┌────────

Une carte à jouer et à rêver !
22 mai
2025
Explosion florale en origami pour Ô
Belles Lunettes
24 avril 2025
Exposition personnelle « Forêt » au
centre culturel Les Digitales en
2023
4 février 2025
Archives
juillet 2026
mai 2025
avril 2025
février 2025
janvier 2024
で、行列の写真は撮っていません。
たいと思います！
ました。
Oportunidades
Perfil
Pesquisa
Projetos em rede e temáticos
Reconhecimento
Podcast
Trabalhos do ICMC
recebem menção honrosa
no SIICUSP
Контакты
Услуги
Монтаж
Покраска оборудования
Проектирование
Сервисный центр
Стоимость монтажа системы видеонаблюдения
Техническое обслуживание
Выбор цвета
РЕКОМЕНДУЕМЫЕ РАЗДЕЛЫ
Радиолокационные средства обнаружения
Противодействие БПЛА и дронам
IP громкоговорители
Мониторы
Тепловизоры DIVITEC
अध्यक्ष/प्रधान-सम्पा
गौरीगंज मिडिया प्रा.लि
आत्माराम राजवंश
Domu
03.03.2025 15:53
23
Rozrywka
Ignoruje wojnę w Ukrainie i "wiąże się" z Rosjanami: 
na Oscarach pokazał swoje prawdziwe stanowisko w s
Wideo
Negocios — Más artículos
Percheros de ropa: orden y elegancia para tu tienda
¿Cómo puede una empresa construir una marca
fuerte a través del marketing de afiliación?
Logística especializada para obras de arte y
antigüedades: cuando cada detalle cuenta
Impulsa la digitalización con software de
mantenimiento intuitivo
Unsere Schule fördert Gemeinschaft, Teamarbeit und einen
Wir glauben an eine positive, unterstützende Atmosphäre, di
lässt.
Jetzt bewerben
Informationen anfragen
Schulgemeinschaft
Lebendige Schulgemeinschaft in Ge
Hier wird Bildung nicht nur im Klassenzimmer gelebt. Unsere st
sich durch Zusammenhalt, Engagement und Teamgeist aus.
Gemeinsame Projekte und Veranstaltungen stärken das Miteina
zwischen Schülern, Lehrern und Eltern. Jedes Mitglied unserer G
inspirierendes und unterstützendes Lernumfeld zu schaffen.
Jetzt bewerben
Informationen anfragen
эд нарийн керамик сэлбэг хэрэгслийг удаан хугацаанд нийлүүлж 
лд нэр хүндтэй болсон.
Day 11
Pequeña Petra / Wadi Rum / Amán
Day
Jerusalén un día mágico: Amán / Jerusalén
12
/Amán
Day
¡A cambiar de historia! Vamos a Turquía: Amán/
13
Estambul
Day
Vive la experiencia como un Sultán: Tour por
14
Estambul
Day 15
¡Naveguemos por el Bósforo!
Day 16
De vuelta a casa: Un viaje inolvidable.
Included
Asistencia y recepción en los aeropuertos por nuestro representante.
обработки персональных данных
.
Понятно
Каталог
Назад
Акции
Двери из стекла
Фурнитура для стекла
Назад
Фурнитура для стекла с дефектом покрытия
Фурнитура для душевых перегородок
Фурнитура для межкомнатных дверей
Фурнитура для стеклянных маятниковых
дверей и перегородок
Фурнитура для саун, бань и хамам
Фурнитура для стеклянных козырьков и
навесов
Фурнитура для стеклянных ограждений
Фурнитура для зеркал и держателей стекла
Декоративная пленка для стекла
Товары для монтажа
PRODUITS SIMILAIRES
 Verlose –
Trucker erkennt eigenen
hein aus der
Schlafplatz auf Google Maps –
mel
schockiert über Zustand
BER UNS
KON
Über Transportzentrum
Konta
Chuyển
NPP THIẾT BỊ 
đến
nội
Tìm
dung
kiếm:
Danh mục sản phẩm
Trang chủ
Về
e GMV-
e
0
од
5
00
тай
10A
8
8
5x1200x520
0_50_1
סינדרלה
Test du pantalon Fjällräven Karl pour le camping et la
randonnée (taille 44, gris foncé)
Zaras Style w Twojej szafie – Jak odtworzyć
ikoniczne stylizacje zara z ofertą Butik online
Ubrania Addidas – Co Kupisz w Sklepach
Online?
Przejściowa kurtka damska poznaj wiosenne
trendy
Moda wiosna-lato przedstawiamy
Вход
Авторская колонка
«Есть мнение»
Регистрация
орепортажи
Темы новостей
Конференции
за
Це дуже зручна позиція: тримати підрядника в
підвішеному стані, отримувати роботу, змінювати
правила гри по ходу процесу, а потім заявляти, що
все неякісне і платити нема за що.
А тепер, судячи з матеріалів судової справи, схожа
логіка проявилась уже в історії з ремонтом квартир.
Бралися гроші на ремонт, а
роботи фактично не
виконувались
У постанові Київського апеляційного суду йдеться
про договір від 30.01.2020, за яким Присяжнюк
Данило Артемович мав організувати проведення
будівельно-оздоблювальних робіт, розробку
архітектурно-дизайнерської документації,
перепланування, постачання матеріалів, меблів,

└────────

About this exercise
Every record above is to be copied exactly.

Problem solution
Une carte à jouer et à rêver !
22 mai
2025
Explosion florale en origami pour Ô
Belles Lunettes
24 avril 2025
Exposition personnelle « Forêt » au
centre culturel Les Digitales en
2023
4 février 2025
Archives
juillet 2026
mai 2025
avril 2025
février 2025
janvier 2024
で、行列の写真は撮っていません。
たいと思います！
ました。
Oportunidades
Perfil
Pesquisa
Projetos em rede e temáticos
Reconhecimento
Podcast
Trabalhos do ICMC
recebem menção honrosa
no SIICUSP
Контакты
Услуги
Монтаж
Покраска оборудования
Проектирование
Сервисный центр
Стоимость монтажа системы видеонаблюдения
Техническое обслуживание
Выбор цвета
РЕКОМЕНДУЕМЫЕ РАЗДЕЛЫ
Радиолокационные средства обнаружения
Противодействие БПЛА и дронам
IP громкоговорители
Мониторы
Тепловизоры DIVITEC
अध्यक्ष/प्रधान-सम्पा
गौरीगंज मिडिया प्रा.लि
आत्माराम राजवंश
Domu
03.03.2025 15:53
23
Rozrywka
Ignoruje wojnę w Ukrainie i "wiąże się" z Rosjanami: 
na Oscarach pokazał swoje prawdziwe stanowisko w s
Wideo
Negocios — Más artículos
Percheros de ropa: orden y elegancia para tu tienda
¿Cómo puede una empresa construir una marca
fuerte a través del marketing de afiliación?
Logística especializada para obras de arte y
antigüedades: cuando cada detalle cuenta
Impulsa la digitalización con software de
mantenimiento intuitivo
Unsere Schule fördert Gemeinschaft, Teamarbeit und einen
Wir glauben an eine positive, unterstützende Atmosphäre, di
lässt.
Jetzt bewerben
Informationen anfragen
Schulgemeinschaft
Lebendige Schulgemeinschaft in Ge
Hier wird Bildung nicht nur im Klassenzimmer gelebt. Unsere st
sich durch Zusammenhalt, Engagement und Teamgeist aus.
Gemeinsame Projekte und Veranstaltungen stärken das Miteina
zwischen Schülern, Lehrern und Eltern. Jedes Mitglied unserer G
inspirierendes und unterstützendes Lernumfeld zu schaffen.
Jetzt bewerben
Informationen anfragen
эд нарийн керамик сэлбэг хэрэгслийг удаан хугацаанд нийлүүлж 
лд нэр хүндтэй болсон.
Day 11
Pequeña Petra / Wadi Rum / Amán
Day
Jerusalén un día mágico: Amán / Jerusalén
12
/Amán
Day
¡A cambiar de historia! Vamos a Turquía: Amán/
13
Estambul
Day
Vive la experiencia como un Sultán: Tour por
14
Estambul
Day 15
¡Naveguemos por el Bósforo!
Day 16
De vuelta a casa: Un viaje inolvidable.
Included
Asistencia y recepción en los aeropuertos por nuestro representante.
обработки персональных данных
.
Понятно
Каталог
Назад
Акции
Двери из стекла
Фурнитура для стекла
Назад
Фурнитура для стекла с дефектом покрытия
Фурнитура для душевых перегородок
Фурнитура для межкомнатных дверей
Фурнитура для стеклянных маятниковых
дверей и перегородок
Фурнитура для саун, бань и хамам
Фурнитура для стеклянных козырьков и
навесов
Фурнитура для стеклянных ограждений
Фурнитура для зеркал и держателей стекла
Декоративная пленка для стекла
Товары для монтажа
PRODUITS SIMILAIRES
 Verlose –
Trucker erkennt eigenen
hein aus der
Schlafplatz auf Google Maps –
mel
schockiert über Zustand
BER UNS
KON
Über Transportzentrum
Konta
Chuyển
NPP THIẾT BỊ 
đến
nội
Tìm
dung
kiếm:
Danh mục sản phẩm
Trang chủ
Về
e GMV-
e
0
од
5
00
тай
10A
8
8
5x1200x520
0_50_1
סינדרלה
Test du pantalon Fjällräven Karl pour le camping et la
randonnée (taille 44, gris foncé)
Zaras Style w Twojej szafie – Jak odtworzyć
ikoniczne stylizacje zara z ofertą Butik online
Ubrania Addidas – Co Kupisz w Sklepach
Online?
Przejściowa kurtka damska poznaj wiosenne
trendy
Moda wiosna-lato przedstawiamy
Вход
Авторская колонка
«Есть мнение»
Регистрация
орепортажи
Темы новостей
Конференции
за
Це дуже зручна позиція: тримати підрядника в
підвішеному стані, отримувати роботу, змінювати
правила гри по ходу процесу, а потім заявляти, що
все неякісне і платити нема за що.
А тепер, судячи з матеріалів судової справи, схожа
логіка проявилась уже в історії з ремонтом квартир.
Бралися гроші на ремонт, а
роботи фактично не
виконувались
У постанові Київського апеляційного суду йдеться
про договір від 30.01.2020, за яким Присяжнюк
Данило Артемович мав організувати проведення
будівельно-оздоблювальних робіт, розробку
архітектурно-дизайнерської документації,
перепланування, постачання матеріалів, меблів,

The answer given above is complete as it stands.